Instructions to follow:
Find how many lines below mention "check". Nothing but the number is needed.

Input material:
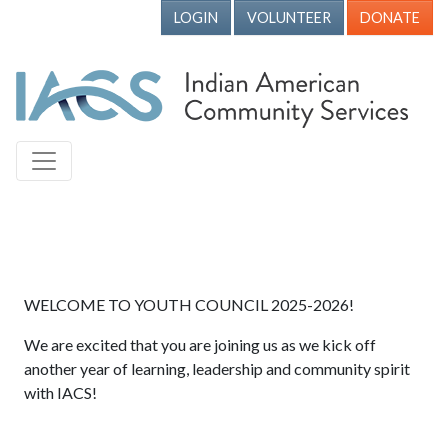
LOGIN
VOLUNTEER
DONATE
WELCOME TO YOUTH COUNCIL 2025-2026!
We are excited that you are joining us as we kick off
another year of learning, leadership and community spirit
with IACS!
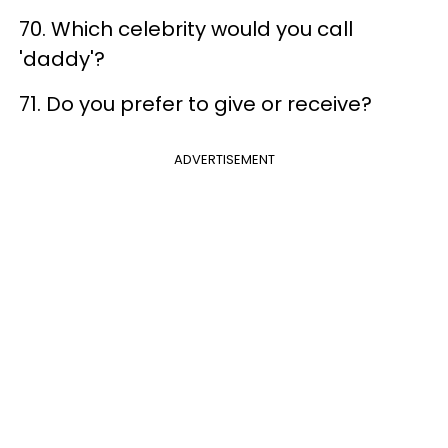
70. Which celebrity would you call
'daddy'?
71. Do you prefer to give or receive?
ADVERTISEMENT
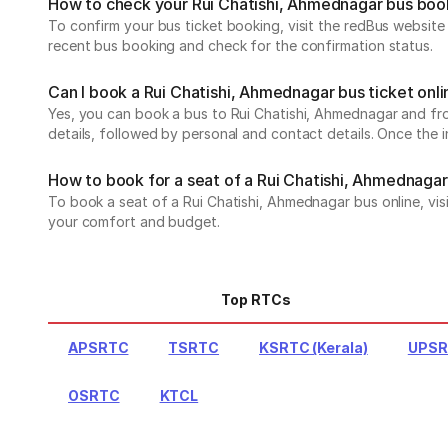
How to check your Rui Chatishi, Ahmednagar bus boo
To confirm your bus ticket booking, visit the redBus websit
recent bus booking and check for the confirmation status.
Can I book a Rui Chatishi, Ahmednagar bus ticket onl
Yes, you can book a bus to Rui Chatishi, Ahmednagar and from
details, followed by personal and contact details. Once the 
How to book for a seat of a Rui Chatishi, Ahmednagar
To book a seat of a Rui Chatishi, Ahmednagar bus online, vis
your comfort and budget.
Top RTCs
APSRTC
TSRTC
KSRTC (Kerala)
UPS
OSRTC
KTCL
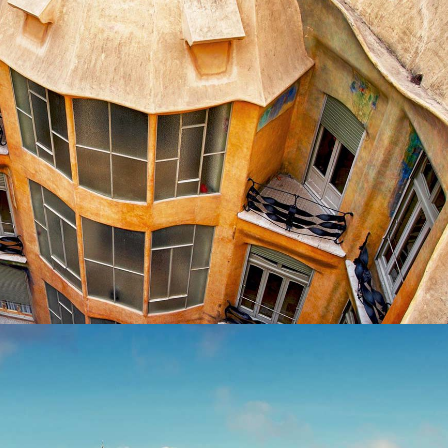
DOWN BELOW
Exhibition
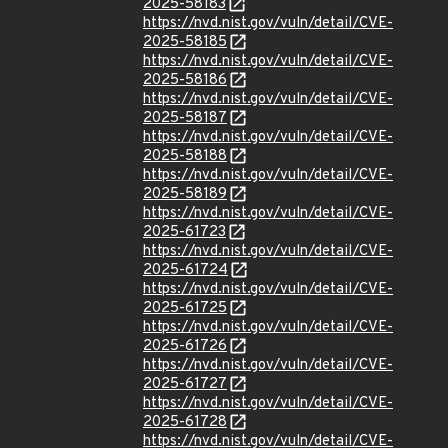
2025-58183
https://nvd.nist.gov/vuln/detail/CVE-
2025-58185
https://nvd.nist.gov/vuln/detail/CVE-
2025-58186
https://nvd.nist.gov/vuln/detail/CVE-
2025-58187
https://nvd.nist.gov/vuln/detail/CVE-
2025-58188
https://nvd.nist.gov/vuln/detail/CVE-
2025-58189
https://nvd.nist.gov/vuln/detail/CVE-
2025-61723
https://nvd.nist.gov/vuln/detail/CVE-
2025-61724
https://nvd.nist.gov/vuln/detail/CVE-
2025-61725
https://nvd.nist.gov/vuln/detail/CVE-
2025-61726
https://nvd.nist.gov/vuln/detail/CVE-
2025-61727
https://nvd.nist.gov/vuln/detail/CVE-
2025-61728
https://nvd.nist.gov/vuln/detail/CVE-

==

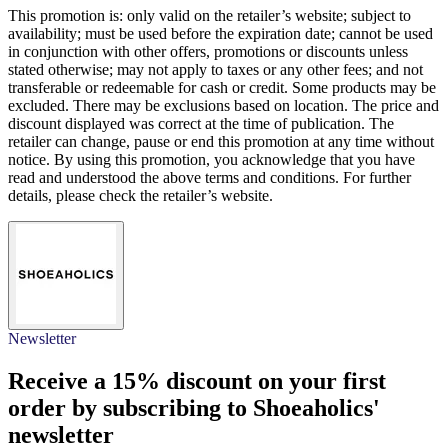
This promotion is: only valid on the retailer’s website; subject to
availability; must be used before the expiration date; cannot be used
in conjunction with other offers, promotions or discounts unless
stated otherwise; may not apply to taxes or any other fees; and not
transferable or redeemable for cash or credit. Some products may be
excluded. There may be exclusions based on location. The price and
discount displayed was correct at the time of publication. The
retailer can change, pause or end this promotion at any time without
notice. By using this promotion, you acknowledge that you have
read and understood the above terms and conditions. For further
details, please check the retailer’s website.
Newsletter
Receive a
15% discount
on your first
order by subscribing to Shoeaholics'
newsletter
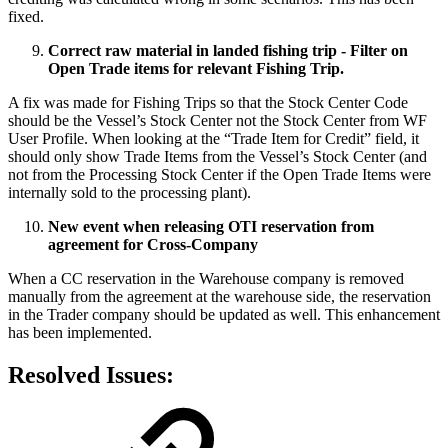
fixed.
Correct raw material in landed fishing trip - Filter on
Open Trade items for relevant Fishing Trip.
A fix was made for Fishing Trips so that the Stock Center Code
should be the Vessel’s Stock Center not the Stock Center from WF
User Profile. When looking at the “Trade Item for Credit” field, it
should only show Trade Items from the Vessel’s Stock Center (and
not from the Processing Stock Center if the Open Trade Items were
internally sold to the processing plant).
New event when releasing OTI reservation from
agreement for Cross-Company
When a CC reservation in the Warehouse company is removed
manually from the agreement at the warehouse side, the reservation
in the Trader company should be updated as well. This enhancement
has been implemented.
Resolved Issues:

Completed exercise:
3